Here, the default kernel `rbf` is first changed to `linear` via SVC.set_params() after the estimator has been constructed, and changed back to `rbf` to refit the estimator and to make a second prediction.

###  Multiclass vs. Multilabel fitting:
When using **multiclass classifiers**, the learning and prediction task that is performed is dependent on the format of the target data fit upon:

In [25]:
from sklearn.svm import SVC
from sklearn.multiclass import OneVsRestClassifier
from sklearn.preprocessing import LabelBinarizer
X = [[1, 2], [2, 4], [4, 5], [3, 2], [3, 1]]
y = [0, 0, 1, 1, 2]

classif = OneVsRestClassifier(estimator=SVC(random_state=0))
classif.fit(X, y).predict(X)

array([0, 0, 1, 1, 2])

In the above case, the classifier is fit on a 1d array of multiclass labels and the `predict()` method therefore provides corresponding multiclass predictions. It is also possible to fit upon a 2d array of binary label indicators:

In [26]:
y = LabelBinarizer().fit_transform(y)
classif.fit(X, y).predict(X)

array([[1, 0, 0],
       [1, 0, 0],
       [0, 1, 0],
       [0, 0, 0],
       [0, 0, 0]])

Here, the classifier is `fit()` on a 2d binary label representation of `y`, using the **LabelBinarizer**. In this case `predict() `returns a 2d array representing the corresponding multilabel predictions.

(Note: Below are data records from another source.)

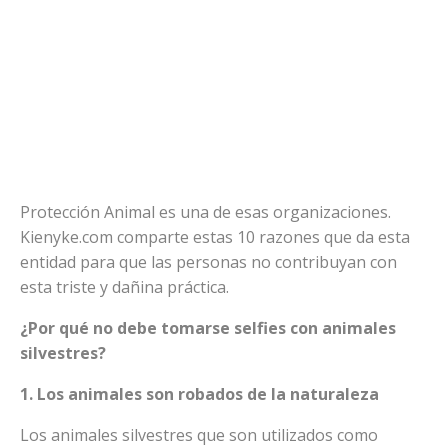
Protección Animal es una de esas organizaciones.
Kienyke.com comparte estas 10 razones que da esta
entidad para que las personas no contribuyan con
esta triste y dañina práctica.
¿Por qué no debe tomarse selfies con animales
silvestres?
1. Los animales son robados de la naturaleza
Los animales silvestres que son utilizados como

Note that the fourth and fifth instances returned all zeroes, indicating that they matched none of the three labels `fit` upon. With multilabel outputs, it is similarly possible for an instance to be assigned multiple labels:

In [27]:
from sklearn.preprocessing import MultiLabelBinarizer
y = [[0, 1], [0, 2], [1, 3], [0, 2, 3], [2, 4]]
y = MultiLabelBinarizer().fit_transform(y)
classif.fit(X, y).predict(X)

array([[1, 1, 0, 0, 0],
       [1, 0, 1, 0, 0],
       [0, 1, 0, 1, 0],
       [1, 0, 1, 0, 0],
       [1, 0, 1, 0, 0]])

In this case, the classifier is fit upon instances each assigned multiple labels. The **MultiLabelBinarizer** is used to binarize the 2d array of multilabels to `fit` upon. As a result, `predict()` returns a 2d array with multiple predicted labels for each instance.